Quick, have you or anyone you know recently been to Florida? Do you live near an airport? If the answers are yes to either question, you might be feeling a tad uneasy about the CDC’s unique new warnings about Miami.
It’s hard to understand the CDC’s announcement that pregnant women should avoid an area in Miami’s Wynwood arts district. The last time I checked, mosquitoes don’t read road signs. Other that financially destroying a region of Miami (where should we go to dinner? Zika or Non-Zika?) the CDC’s unprecedented announcement seems both myopic and overblown.
To begin with, the CDC backdates its warning to June 15th, so anyone who’s visited Miami and is now living in Maine suddenly needs to be concerned. The CDC also goes through an extensive set of restrictions for couples wanting to conceive that extends far beyond avoiding the Miami area.
It is one thing to say mosquitoes in a certain area in Miami should be avoided. It is another for the CDC to say that: “All pregnant women in the United States should be assessed for possible Zika virus exposure during each prenatal care visit.” The first is a dramatic warning for a small area, the second is an admission that mosquitoes are not the primary cause of Zika spread (people are) and that Zika is a sexually transmitted disease that is not limited to any region in the U.S. It’s pretty concerning to have the CDC confirm: it’s here, it’s everywhere, and we have no treatment.
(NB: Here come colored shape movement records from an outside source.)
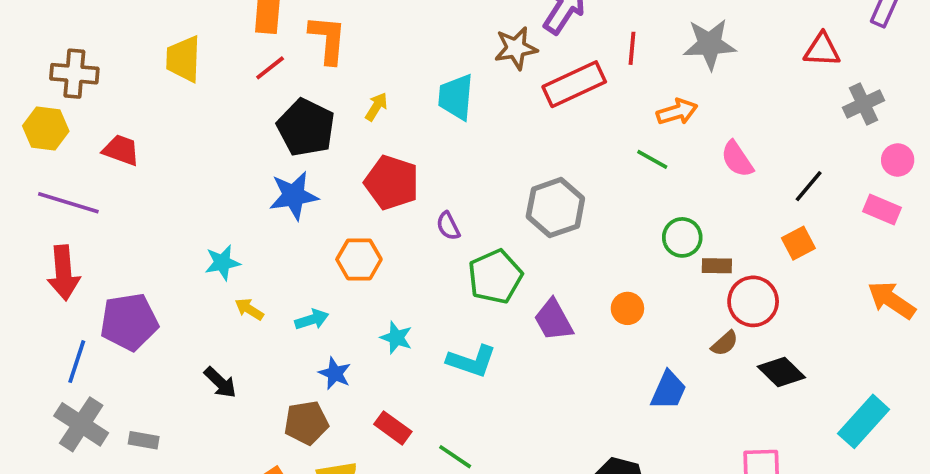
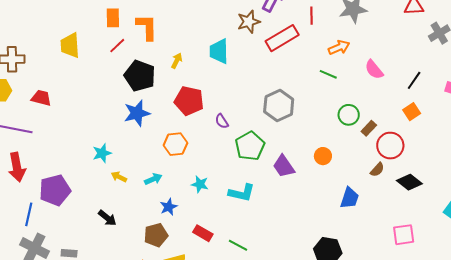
brown rectangle: (717, 266) -> (369, 128), turned -42
blue star: (335, 373) -> (169, 207), turned 30

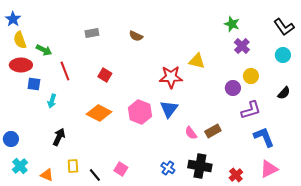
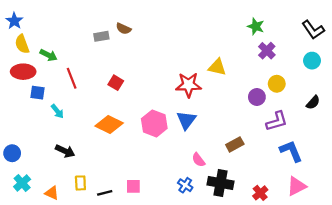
brown semicircle: (136, 36) -> (123, 29), moved
cyan arrow: (52, 101) -> (57, 111), turned -56
pink semicircle: (191, 133) -> (198, 160), moved
black arrow: (59, 137) -> (65, 151), turned 90
pink square: (121, 169) -> (133, 186), turned -32
black line: (95, 175) -> (105, 193), turned -64

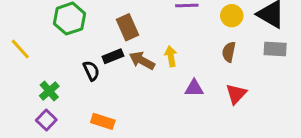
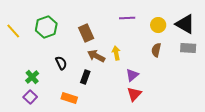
yellow line: (20, 49) -> (13, 31), moved
black rectangle: (113, 56) -> (85, 77), moved, turned -48
purple triangle: (194, 88) -> (132, 75), turned -40
red triangle: (236, 94) -> (134, 94), moved

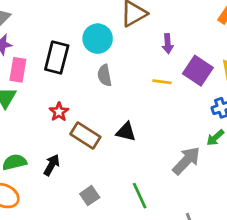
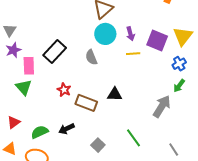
cyan circle: (98, 39) -> (105, 34), moved
purple arrow: (168, 44) -> (130, 34), moved
black rectangle: (57, 58) -> (55, 51), turned 40
black arrow: (52, 165) -> (66, 129), turned -133

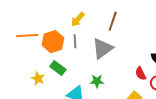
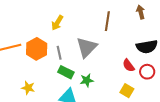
brown line: (113, 21) -> (107, 21), moved
gray line: (75, 41) -> (59, 53), moved
green rectangle: (58, 68) -> (66, 72), moved

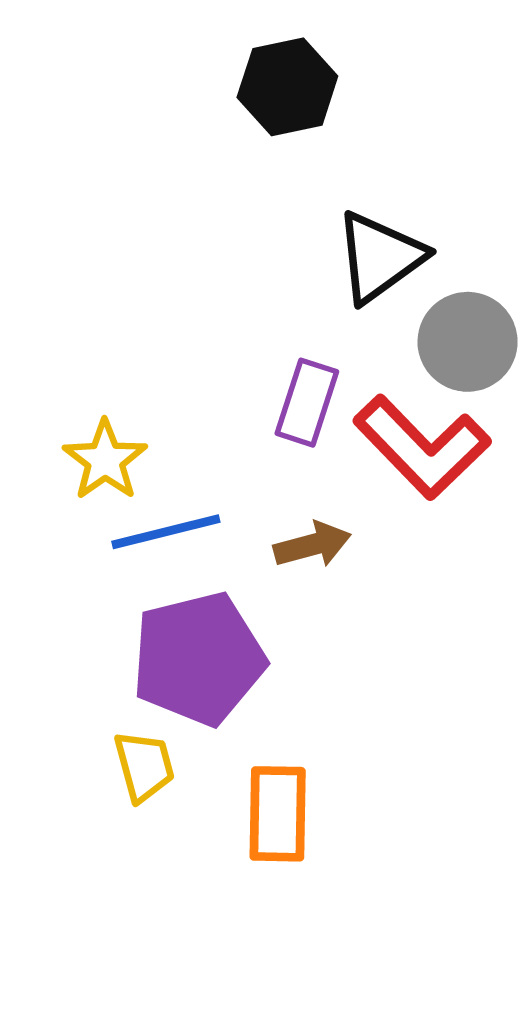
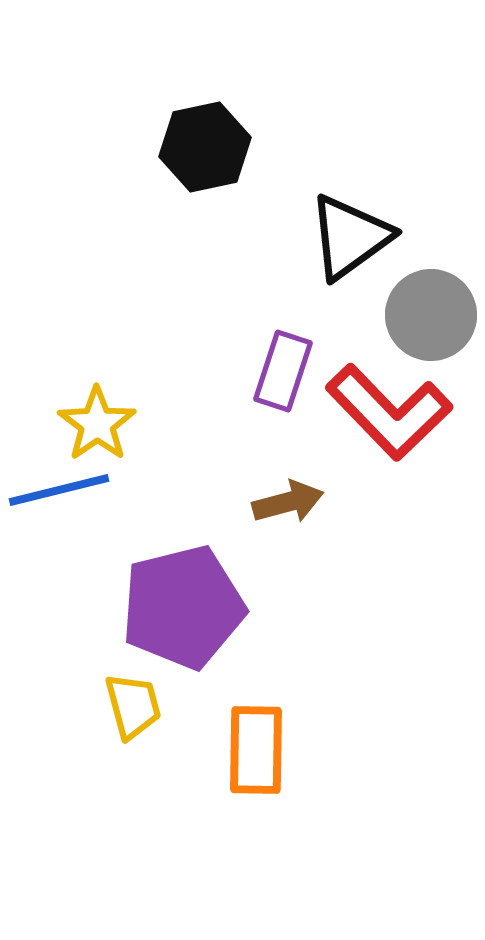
black hexagon: (287, 87) -> (205, 147), moved
blue line: (166, 532) -> (59, 490), moved

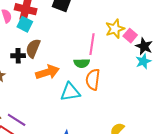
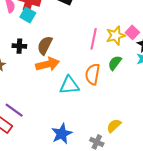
yellow star: (115, 29) -> (116, 36), moved
brown semicircle: (33, 48) -> (45, 45), moved
green semicircle: (82, 63) -> (115, 63), moved, turned 126

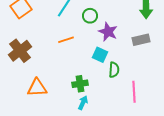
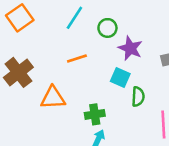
orange triangle: (37, 88) -> (53, 98), moved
But before we all run around screaming about Zika, what’s missing from this discussion is any larger picture. We need a reasonable plan, not an area quarantine that the mosquitoes won’t obey. After financially destroying an area of Miami, what’s next? Should we avoid Austin, San Diego, anywhere Zika cases arise? Of course not. The vast majority of people are at tiny risk from Zika. Even the overwhelming majority of women who catch Zika will have no birth defects. But we’re not hearing that, we’re hearing increasing terror and an arbitrary warning that will make no difference to the spread of the disease. Because it’s people, not mosquitoes, that we need to stop spreading Zika.
I’ve written a very short book that lays out why, while concerned, we shouldn’t be panicked by Zika. I also lay out a case that women who just have Zika without other similar exposures may have even less risk. We need to have someone step in and lower our panic, not increase it with quarantine announcements.